そういう訳で、《せいちゃん》はこういう工作事が得意な出羽の八乙女のひとり、佳穂さんに頼んで、適当な住民票を用意してもらい、その住民票で免許取得に行くことにした。
それで住民票を渡されたのだが・・・・
「なんで女の子の住民票なんですか〜〜!?」
と《せいちゃん》は抗議する。
「え、だって、あんた女の子として自動車学校に行きたかったんでしょ?」
と佳穂さんは誤解していたのか、わざとなのか、そんなことを言った。
「別に性別なんてどうでもいいじゃん。若い女の子の方が親切に教えてもらえるよ。何なら、私があんた完全な女の子に変えてあげようか?別に性転換手術とかしなくても、女の子に変えてあげられるよ」
「拒否します」
それで仕方なく、《せいちゃん》は宮田雅希という21歳の女子大生として、結局女装して自動車学校に通うことになったのである。

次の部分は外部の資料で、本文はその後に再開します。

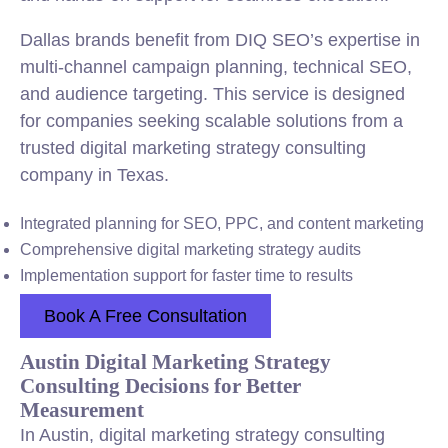
Dallas brands benefit from DIQ SEO’s expertise in
multi-channel campaign planning, technical SEO,
and audience targeting. This service is designed
for companies seeking scalable solutions from a
trusted digital marketing strategy consulting
company in Texas.
Integrated planning for SEO, PPC, and content marketing
Comprehensive digital marketing strategy audits
Implementation support for faster time to results
Book A Free Consultation
Austin Digital Marketing Strategy
Consulting Decisions for Better
Measurement
In Austin, digital marketing strategy consulting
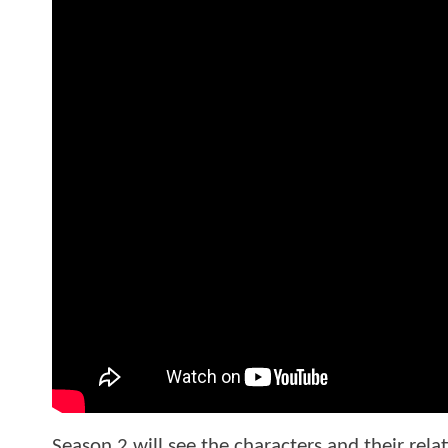
Season 2 will see the characters and their rela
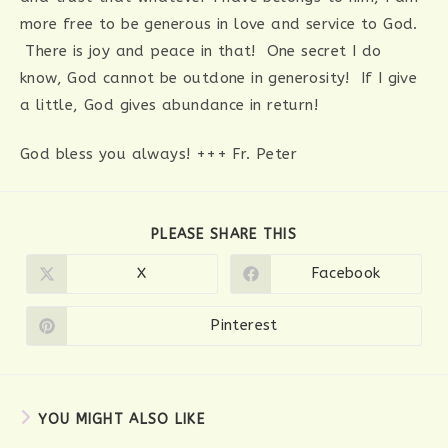
more free to be generous in love and service to God.
There is joy and peace in that! One secret I do
know, God cannot be outdone in generosity! If I give
a little, God gives abundance in return!
God bless you always! +++ Fr. Peter
SHARE
PLEASE SHARE THIS
THIS
CONTENT
X
Facebook
Opens
Opens
in
in
a
a
new
new
Pinterest
Opens
window
window
in
a
new
window
YOU MIGHT ALSO LIKE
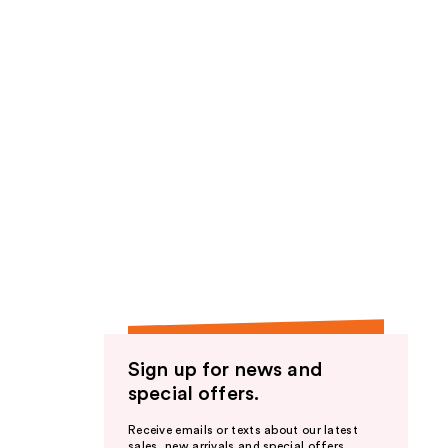
Sign up for news and
special offers.
Receive emails or texts about our latest
sales, new arrivals and special offers.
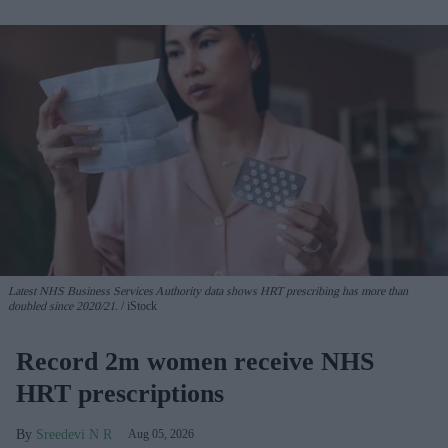
Latest NHS Business Services Authority dat
a shows HRT prescribing has more than
doubled since 2020/21
.
iStock
Record 2m women receive NHS
HRT prescriptions
Sreedevi N R
Aug 05, 2026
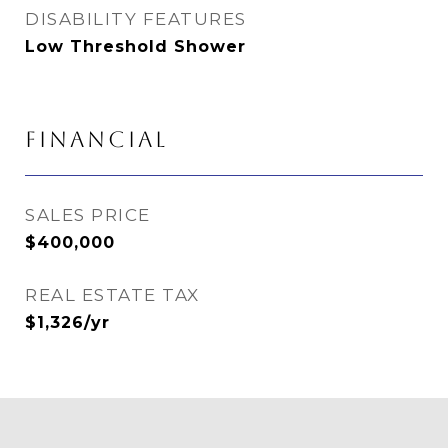
DISABILITY FEATURES
Low Threshold Shower
FINANCIAL
SALES PRICE
$400,000
REAL ESTATE TAX
$1,326/yr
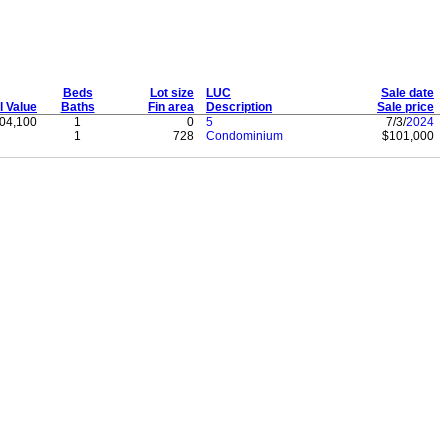
Beds
Lot size
LUC
Sale date
l Value
Baths
Fin area
Description
Sale price
04,100
1
0
5
7/3/
2024
1
728
Condominium
$101,000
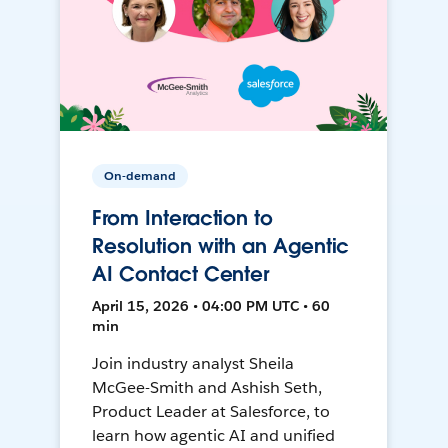
On-demand
From Interaction to
Resolution with an Agentic
AI Contact Center
April 15, 2026 • 04:00 PM UTC • 60
min
Join industry analyst Sheila
McGee-Smith and Ashish Seth,
Product Leader at Salesforce, to
learn how agentic AI and unified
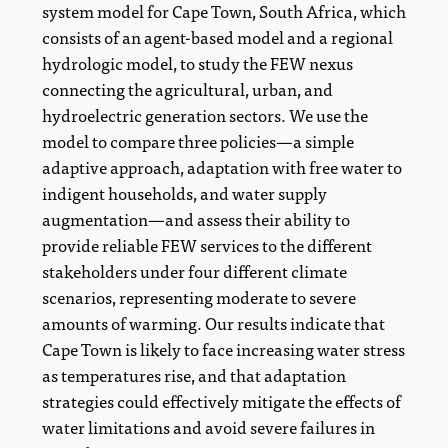
system model for Cape Town, South Africa, which
consists of an agent-based model and a regional
hydrologic model, to study the FEW nexus
connecting the agricultural, urban, and
hydroelectric generation sectors. We use the
model to compare three policies—a simple
adaptive approach, adaptation with free water to
indigent households, and water supply
augmentation—and assess their ability to
provide reliable FEW services to the different
stakeholders under four different climate
scenarios, representing moderate to severe
amounts of warming. Our results indicate that
Cape Town is likely to face increasing water stress
as temperatures rise, and that adaptation
strategies could effectively mitigate the effects of
water limitations and avoid severe failures in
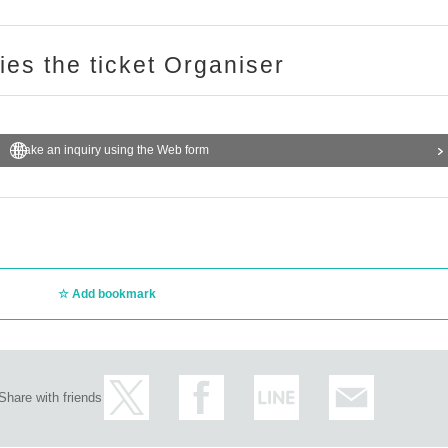
ries the ticket Organiser
Make an inquiry using the Web form
Add bookmark
Share with friends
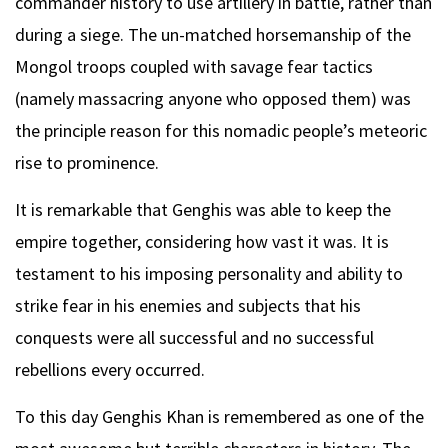
commander history to use artillery in battle, rather than
during a siege. The un-matched horsemanship of the
Mongol troops coupled with savage fear tactics
(namely massacring anyone who opposed them) was
the principle reason for this nomadic people’s meteoric
rise to prominence.
It is remarkable that Genghis was able to keep the
empire together, considering how vast it was. It is
testament to his imposing personality and ability to
strike fear in his enemies and subjects that his
conquests were all successful and no successful
rebellions every occurred.
To this day Genghis Khan is remembered as one of the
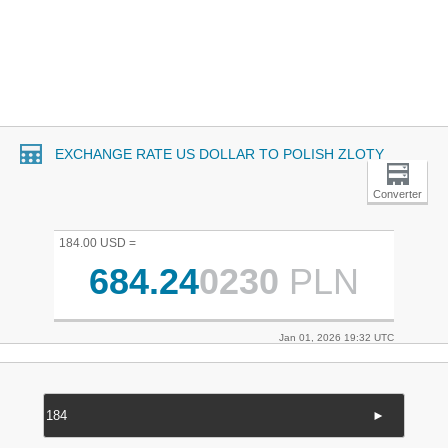
EXCHANGE RATE US DOLLAR TO POLISH ZLOTY
Converter
184.00 USD =
684.24
0230
PLN
Jan 01, 2026 19:32 UTC
►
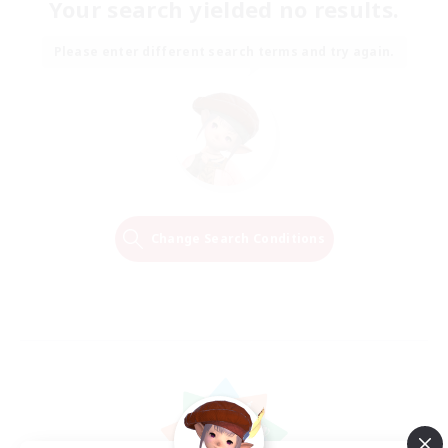
Your search yielded no results.
Please enter different search terms and try again.
Change Search Conditions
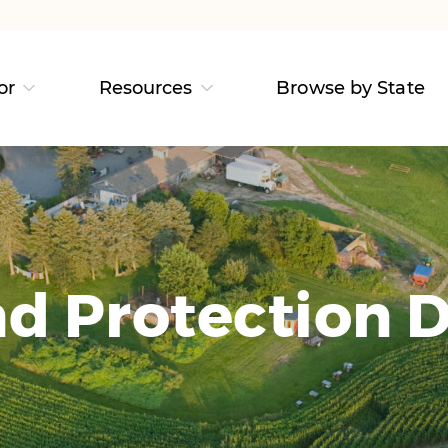
or
Resources
Browse by State
d Protection D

なお、宮田雅希という女性は実在していて、八乙女のひとり浜路さんの関係者らしい。彼女は《せいちゃん》と同時期に別の自動車学校に通うということだった。だから《せいちゃん》はこちらの自動車学校を卒業するだけでよく、免許センターに行って免許を取得するのは本人がするのに任せればよいと言われた。彼女の好意で免許証のクローンを渡すけど、絶対切符切られないでね、と佳穂さんは言っていた。なお、仮免の所は、うまく佳穂さんが誤魔化してくれるらしい。
しかし・・・そういう訳で、結局《せいちゃん》は自動車学校卒業後に車を運転する場合は、女の子に擬態しておく必要があることになった!